Shortcut Methods and Tricks for Solving Numericals on Vector Operations

Here are some common shortcuts and tricks that can help you solve numericals on vector operations more efficiently:

1. Magnitude of a Vector:

• To find the magnitude (length) of a vector (\overrightarrow{a} = a_1\hat{i} + a_2\hat{j} + a_3\hat{k}), use the formula: $$|\overrightarrow{a}|=\sqrt{a_1^2+a_2^2+a_3^2}$$

2. Direction of a Vector:

• The direction of a vector can be expressed using its components as follows: $$\overrightarrow{a}=a_1\hat{i}+a_2\hat{j}+a_3\hat{k}\Rightarrow \theta ={\tan }^{-1}\left(\frac{a_2}{a_1}\right)$$ where (\theta) is the angle between the vector and the positive (x)-axis.
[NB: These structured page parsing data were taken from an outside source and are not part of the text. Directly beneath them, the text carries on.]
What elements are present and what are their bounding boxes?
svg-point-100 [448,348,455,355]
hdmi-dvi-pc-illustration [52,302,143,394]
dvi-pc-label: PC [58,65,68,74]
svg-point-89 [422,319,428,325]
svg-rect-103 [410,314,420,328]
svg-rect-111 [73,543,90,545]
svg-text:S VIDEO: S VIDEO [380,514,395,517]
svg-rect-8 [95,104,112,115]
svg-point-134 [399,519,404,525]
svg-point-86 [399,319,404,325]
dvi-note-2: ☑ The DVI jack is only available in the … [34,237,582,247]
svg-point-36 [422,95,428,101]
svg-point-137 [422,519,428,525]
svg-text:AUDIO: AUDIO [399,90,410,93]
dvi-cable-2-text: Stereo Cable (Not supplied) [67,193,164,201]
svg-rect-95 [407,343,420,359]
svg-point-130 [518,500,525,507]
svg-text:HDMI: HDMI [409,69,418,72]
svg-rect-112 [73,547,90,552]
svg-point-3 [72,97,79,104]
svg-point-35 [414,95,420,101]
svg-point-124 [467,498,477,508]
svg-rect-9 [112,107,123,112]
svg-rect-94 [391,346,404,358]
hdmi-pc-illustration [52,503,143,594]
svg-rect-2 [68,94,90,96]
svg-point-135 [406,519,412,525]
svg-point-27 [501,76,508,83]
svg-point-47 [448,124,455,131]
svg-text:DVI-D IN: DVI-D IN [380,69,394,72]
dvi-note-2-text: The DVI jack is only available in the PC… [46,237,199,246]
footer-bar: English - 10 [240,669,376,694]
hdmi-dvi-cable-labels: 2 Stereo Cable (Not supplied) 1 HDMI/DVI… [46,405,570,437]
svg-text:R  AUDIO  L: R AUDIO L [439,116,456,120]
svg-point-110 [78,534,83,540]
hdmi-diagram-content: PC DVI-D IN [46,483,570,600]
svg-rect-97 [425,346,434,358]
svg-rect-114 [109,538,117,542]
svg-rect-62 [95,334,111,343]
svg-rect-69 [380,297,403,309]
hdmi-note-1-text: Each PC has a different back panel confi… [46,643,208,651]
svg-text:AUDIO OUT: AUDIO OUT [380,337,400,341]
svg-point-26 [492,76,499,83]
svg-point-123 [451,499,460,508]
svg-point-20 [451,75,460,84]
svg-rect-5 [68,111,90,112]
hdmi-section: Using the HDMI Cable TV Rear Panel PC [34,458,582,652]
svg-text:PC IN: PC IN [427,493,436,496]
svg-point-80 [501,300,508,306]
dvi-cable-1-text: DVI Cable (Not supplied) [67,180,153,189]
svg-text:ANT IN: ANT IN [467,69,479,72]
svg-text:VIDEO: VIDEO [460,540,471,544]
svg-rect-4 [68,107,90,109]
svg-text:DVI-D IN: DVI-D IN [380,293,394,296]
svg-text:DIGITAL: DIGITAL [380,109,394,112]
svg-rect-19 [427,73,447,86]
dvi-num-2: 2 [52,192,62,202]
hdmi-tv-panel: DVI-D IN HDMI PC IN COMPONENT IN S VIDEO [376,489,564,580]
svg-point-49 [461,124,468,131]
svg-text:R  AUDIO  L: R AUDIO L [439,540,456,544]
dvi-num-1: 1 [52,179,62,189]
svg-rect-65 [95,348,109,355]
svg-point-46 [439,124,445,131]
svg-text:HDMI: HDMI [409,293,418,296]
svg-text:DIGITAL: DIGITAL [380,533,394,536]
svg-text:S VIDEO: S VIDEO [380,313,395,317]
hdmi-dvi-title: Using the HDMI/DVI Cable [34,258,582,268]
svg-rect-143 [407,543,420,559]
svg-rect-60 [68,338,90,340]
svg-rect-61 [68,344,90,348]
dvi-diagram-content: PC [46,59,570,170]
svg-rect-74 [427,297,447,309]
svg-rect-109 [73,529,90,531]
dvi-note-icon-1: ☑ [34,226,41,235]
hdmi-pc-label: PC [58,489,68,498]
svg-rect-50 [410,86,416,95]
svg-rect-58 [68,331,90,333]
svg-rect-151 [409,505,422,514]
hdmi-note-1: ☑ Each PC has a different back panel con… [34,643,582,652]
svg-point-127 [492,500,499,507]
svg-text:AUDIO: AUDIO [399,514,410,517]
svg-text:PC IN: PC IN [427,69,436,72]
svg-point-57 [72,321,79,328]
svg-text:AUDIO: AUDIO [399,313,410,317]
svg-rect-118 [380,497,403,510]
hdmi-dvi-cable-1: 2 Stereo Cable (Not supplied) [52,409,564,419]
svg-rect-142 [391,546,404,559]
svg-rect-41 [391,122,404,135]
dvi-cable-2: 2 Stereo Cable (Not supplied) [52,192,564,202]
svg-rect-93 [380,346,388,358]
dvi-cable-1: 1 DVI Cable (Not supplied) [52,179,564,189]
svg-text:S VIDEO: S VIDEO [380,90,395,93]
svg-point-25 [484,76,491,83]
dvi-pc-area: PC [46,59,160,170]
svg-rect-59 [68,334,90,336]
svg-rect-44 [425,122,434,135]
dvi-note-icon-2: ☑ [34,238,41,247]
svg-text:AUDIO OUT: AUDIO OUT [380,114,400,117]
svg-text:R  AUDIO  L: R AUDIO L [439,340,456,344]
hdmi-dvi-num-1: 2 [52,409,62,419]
3. Angle between Two Vectors:

• To find the angle ((\theta)) between two vectors (\overrightarrow{a} = a_1\hat{i} + a_2\hat{j} + a_3\hat{k}) and (\overrightarrow{b} = b_1\hat{i} + b_2\hat{j} + b_3\hat{k}), use the formula: $$\cos \theta =\frac{\overrightarrow{a}\cdot \overrightarrow{b}}{|\overrightarrow{a}||\overrightarrow{b}|}$$ where (\overrightarrow{a} \cdot \overrightarrow{b}) is the dot product of the vectors and (|\overrightarrow{a}|) and (|\overrightarrow{b}|) are their respective magnitudes.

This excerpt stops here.